Afterwards we went to have some Lebanese appitizers at the Byblos Restaurant and the kids played in the park.
Last night we visited Lido Beach in Zemun. It is located on the northern tip of “Great War Island” (Veliko – big Ratno – war Ostrvo – island). The island is situated at the spot where the Danube River (Dunav in Serbian) splits into its tributary, the Sava River. The island gets its name from the numerous armies that use the island as a launching pad for attacks on the city. The Turks, Serbs, and Austro-Hungarians all used it and the Serbian Army still has a presence on the island today.

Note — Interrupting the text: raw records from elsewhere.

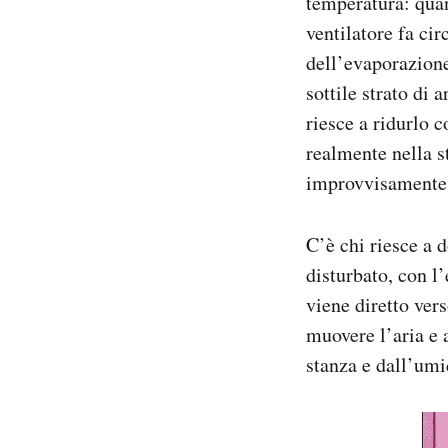
temperatura: quand
ventilatore fa ci
dell’evaporazione,
sottile strato di 
riesce a ridurlo 
realmente nella s
improvvisamente m
C’è chi riesce a 
disturbato, con l’
viene diretto vers
muovere l’aria e 
stanza e dall’umi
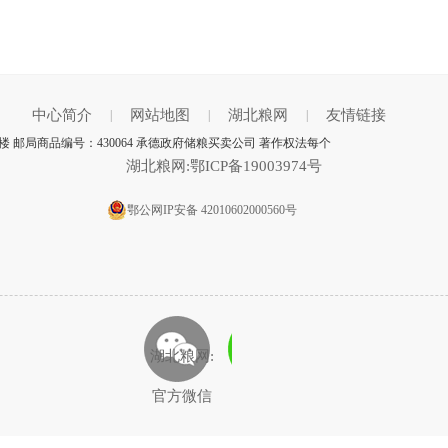
中心简介
网站地图
湖北粮网
友情链接
|
|
|
 邮局商品编号：430064 承德政府储粮买卖公司 著作权法每个
湖北粮网:鄂ICP备19003974号
鄂公网IP安备 42010602000560号
湖北粮网:
官方微信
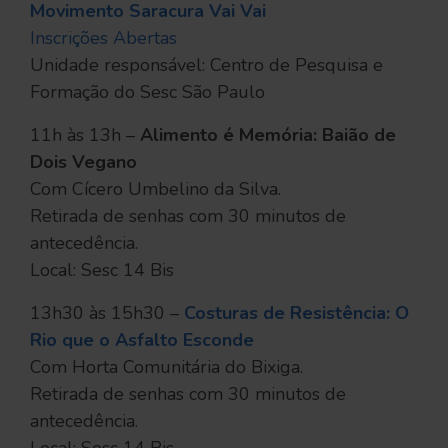
Movimento Saracura Vai Vai
Inscrições Abertas
Unidade responsável: Centro de Pesquisa e
Formação do Sesc São Paulo
11h às 13h –
Alimento é Memória: Baião de
Dois Vegano
Com Cícero Umbelino da Silva.
Retirada de senhas com 30 minutos de
antecedência.
Local: Sesc 14 Bis
13h30 às 15h30 –
Costuras de Resistência: O
Rio que o Asfalto Esconde
Com Horta Comunitária do Bixiga.
Retirada de senhas com 30 minutos de
antecedência.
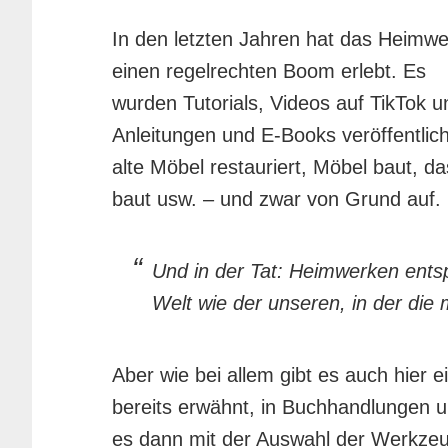
In den letzten Jahren hat das Heimw
einen regelrechten Boom erlebt. Es
wurden Tutorials, Videos auf TikTok u
Anleitungen und E-Books veröffentlicht
alte Möbel restauriert, Möbel baut, d
baut usw. – und zwar von Grund auf.
Und in der Tat: Heimwerken entspa
Welt wie der unseren, in der die
Aber wie bei allem gibt es auch hier 
bereits erwähnt, in Buchhandlungen und
es dann mit der Auswahl der Werkze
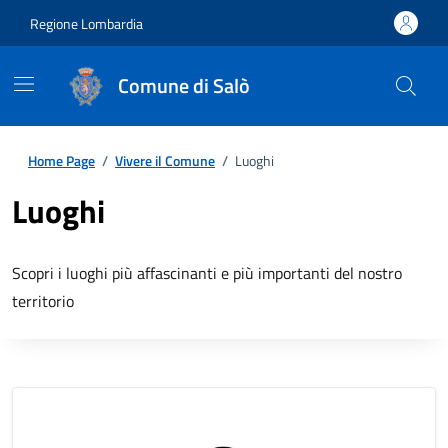
Regione Lombardia
Comune di Salò
Home Page
/
Vivere il Comune
/
Luoghi
Luoghi
Scopri i luoghi più affascinanti e più importanti del nostro
territorio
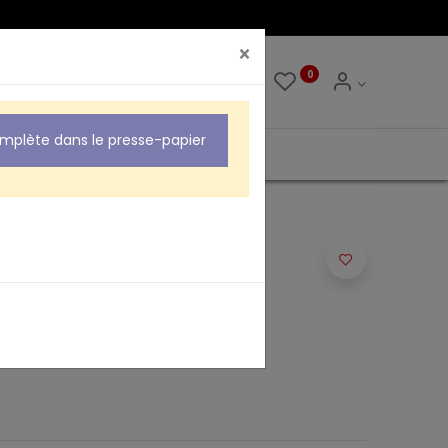
×
0
0
omplète dans le presse-papier
rleur repérés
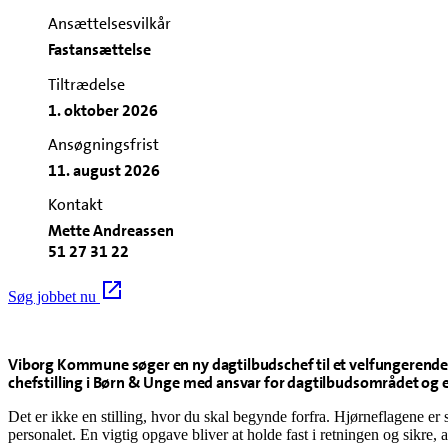
Ansættelsesvilkår
Fastansættelse
Tiltrædelse
1. oktober 2026
Ansøgningsfrist
11. august 2026
Kontakt
Mette Andreassen
51 27 31 22
Søg jobbet nu
Viborg Kommune søger en ny dagtilbudschef til et velfungerende om
chefstilling i Børn & Unge med ansvar for dagtilbudsområdet og en
Det er ikke en stilling, hvor du skal begynde forfra. Hjørneflagene e
personalet. En vigtig opgave bliver at holde fast i retningen og sikre, 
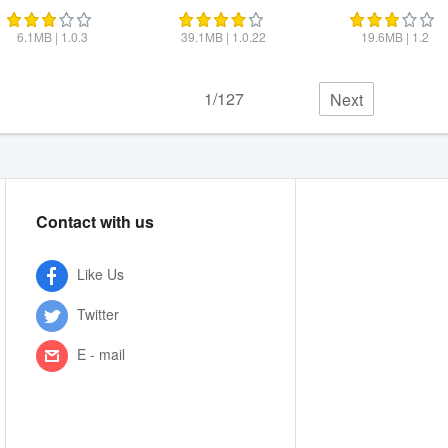
Militia
6.1MB
|
1.0.3
39.1MB
|
1.0.22
19.6MB
|
1.2
1/127
Next
Contact with us
Like Us
Twitter
E - mail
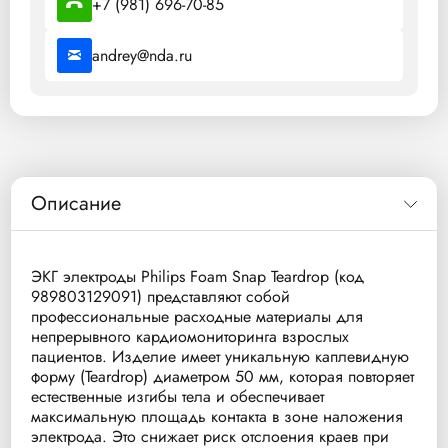
+7 (981) 696-70-85
andrey@nda.ru
Описание
ЭКГ электроды Philips Foam Snap Teardrop (код
989803129091) представляют собой
профессиональные расходные материалы для
непрерывного кардиомониторинга взрослых
пациентов. Изделие имеет уникальную каплевидную
форму (Teardrop) диаметром 50 мм, которая повторяет
естественные изгибы тела и обеспечивает
максимальную площадь контакта в зоне наложения
электрода. Это снижает риск отслоения краев при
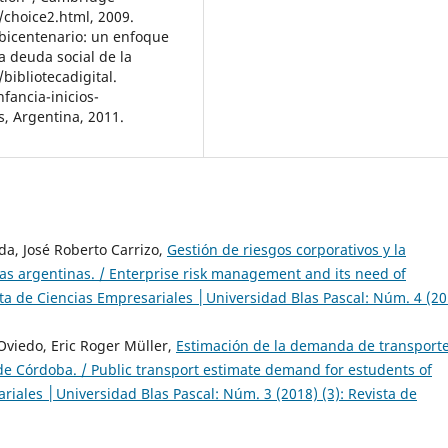
/choice2.html, 2009.
l bicentenario: un enfoque
a deuda social de la
bibliotecadigital.
fancia-inicios-
, Argentina, 2011.
da, José Roberto Carrizo,
Gestión de riesgos corporativos y la
as argentinas. / Enterprise risk management and its need of
ta de Ciencias Empresariales │Universidad Blas Pascal: Núm. 4 (20
 Oviedo, Eric Roger Müller,
Estimación de la demanda de transport
 de Córdoba. / Public transport estimate demand for estudents of
riales │Universidad Blas Pascal: Núm. 3 (2018) (3): Revista de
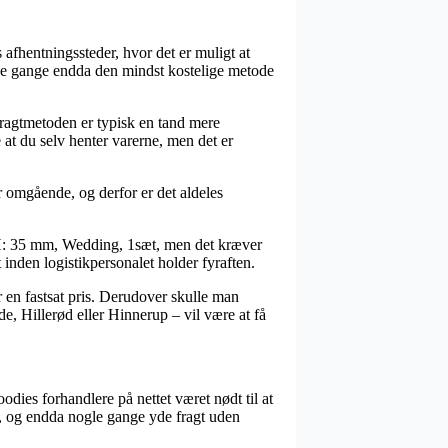
afhentningssteder, hvor det er muligt at
nge gange endda den mindst kostelige metode
 Fragtmetoden er typisk en tand mere
at du selv henter varerne, men det er
r omgående, og derfor er det aldeles
, H: 35 mm, Wedding, 1sæt, men det kræver
t inden logistikpersonalet holder fyraften.
r en fastsat pris. Derudover skulle man
de, Hillerød eller Hinnerup – vil være at få
oodies forhandlere på nettet været nødt til at
nt, og endda nogle gange yde fragt uden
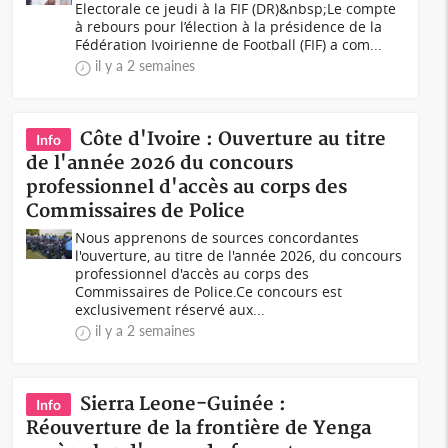
Electorale ce jeudi à la FIF (DR)&nbsp;Le compte
à rebours pour l’élection à la présidence de la
Fédération Ivoirienne de Football (FIF) a com...
il y a 2 semaines
Côte d'Ivoire : Ouverture au titre
Info
de l'année 2026 du concours
professionnel d'accès au corps des
Commissaires de Police
Nous apprenons de sources concordantes
l'ouverture, au titre de l'année 2026, du concours
professionnel d'accès au corps des
Commissaires de Police.Ce concours est
exclusivement réservé aux...
il y a 2 semaines
Sierra Leone-Guinée :
Info
Réouverture de la frontière de Yenga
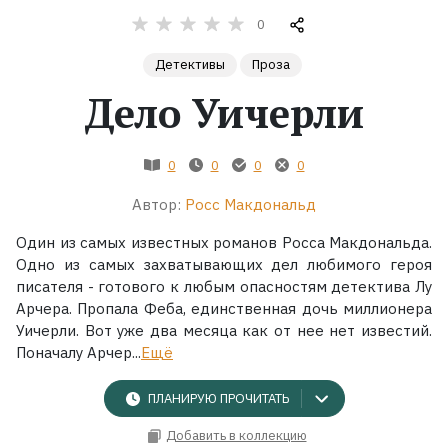
0
Жанры
Детективы
Проза
Серии
Дело Уичерли
Экранизации
0
0
0
0
Автор:
Росс Макдональд
Коллекции
Один из самых известных романов Росса Макдональда.
Одно из самых захватывающих дел любимого героя
писателя - готового к любым опасностям детектива Лу
Арчера. Пропала Феба, единственная дочь миллионера
Уичерли. Вот уже два месяца как от нее нет известий.
Поначалу Арчер...
Ещё
ПЛАНИРУЮ ПРОЧИТАТЬ
Добавить в коллекцию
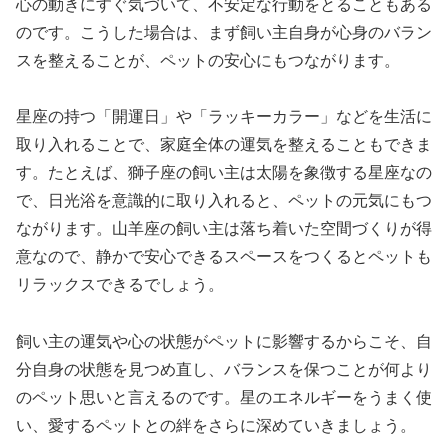
心の動きにすぐ気づいて、不安定な行動をとることもある
のです。こうした場合は、まず飼い主自身が心身のバラン
スを整えることが、ペットの安心にもつながります。
星座の持つ「開運日」や「ラッキーカラー」などを生活に
取り入れることで、家庭全体の運気を整えることもできま
す。たとえば、獅子座の飼い主は太陽を象徴する星座なの
で、日光浴を意識的に取り入れると、ペットの元気にもつ
ながります。山羊座の飼い主は落ち着いた空間づくりが得
意なので、静かで安心できるスペースをつくるとペットも
リラックスできるでしょう。
飼い主の運気や心の状態がペットに影響するからこそ、自
分自身の状態を見つめ直し、バランスを保つことが何より
のペット思いと言えるのです。星のエネルギーをうまく使
い、愛するペットとの絆をさらに深めていきましょう。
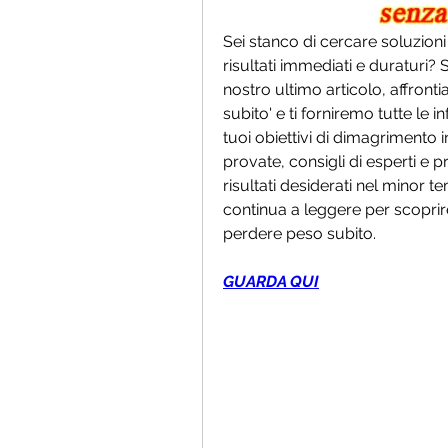
Sei stanco di cercare soluzion
risultati immediati e duraturi? S
nostro ultimo articolo, affron
subito' e ti forniremo tutte le 
tuoi obiettivi di dimagrimento i
provate, consigli di esperti e pr
risultati desiderati nel minor 
continua a leggere per scoprire
perdere peso subito.
GUARDA QUI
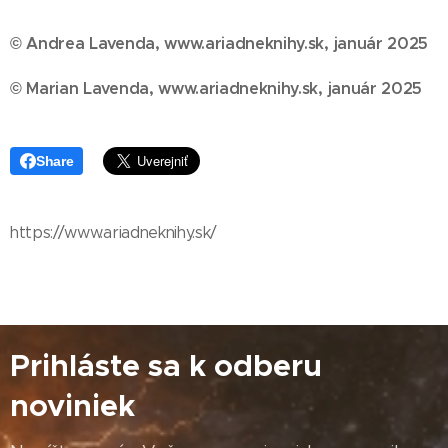
© Andrea Lavenda, www.ariadneknihy.sk, január 2025
© Marian Lavenda, www.ariadneknihy.sk, január 2025
Share
https://www.ariadneknihy.sk/
Prihláste sa k odberu
noviniek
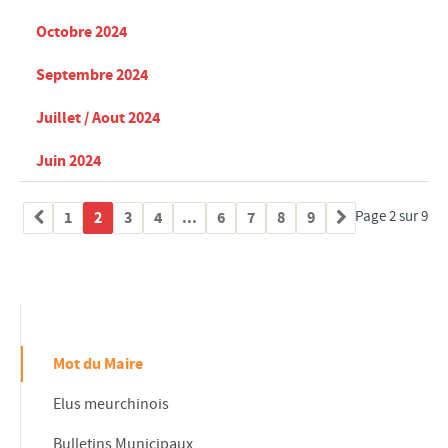
Octobre 2024
Septembre 2024
Juillet / Aout 2024
Juin 2024
1
2
3
4
...
6
7
8
9
Page 2 sur 9
Mot du Maire
Elus meurchinois
Bulletins Municipaux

In the summer, the city of Belgrade, with the help from the Serbian army, they make a pontoon bridge from the island to the suburb of Zemun. I wanted to check it out so we took the family over last night. There is a small beach on the northern point of the island, called “Lido Beach,” named after the Lido sandbar in Venice, Italy. Of course it was a body of water, so I had to jump in. The kids took off their shoes and splashed in the water a bit. Ocean loved the sand. We will probably head back there sometime. It is much like Ada Ciganlija, but the currents are a bit faster. The island is also a big bird sanctuary so I should try to do some birdwatching.
There have been numerous attempts to develop the island. The Danube occasionally floods it in the spring, which is good for stopping people from putting hotels on it! It is a large green area in the city as you can see from the ariel view. It is supposed to be quite popular swimming beach and they do have a life guard, a couple of restaurants, and two volleyball nets.
Nadia is shown above with the kids at our favorite place for pizza in Belgrade, Brodic. It means “little boat” in Serbian and it is basically a boat and raft, moored along the Sava River, near the Sajam Fair. They serve a sesame seed crust pizza that is absolutely delicious. It is more a hangout place for beers, than a family restaurant, but it has a friendly atmosphere and serves Paulander Wheat Beer, which is a favorite of mine. I highly recommend the “The Pizza Boat” as the expats call it.
We are busy packing for our summer holidays. I’m wrapping things up in the office at school. We bought a new car as our beloved “Eidelweiss” is on her last legs. It is a 2005 Town & Country and it is THE family vehicle. I love that both rows of seats can be stored underneath easily and it is quite luxurious compared to the 1996 Honda we are currently driving. We are trying to figure out a name for the car. The paperwork is taking forever however, and we won’t get our license and registration until we return to Belgrade in August. That is one difficult part of living in Belgrade, sometimes simple things like transferring a car title and registering for a license plates take forever and require several trips to government offices. It is one reason why the economy is bad here, is that it is hard to do simple business transactions because of too much bureaucracy.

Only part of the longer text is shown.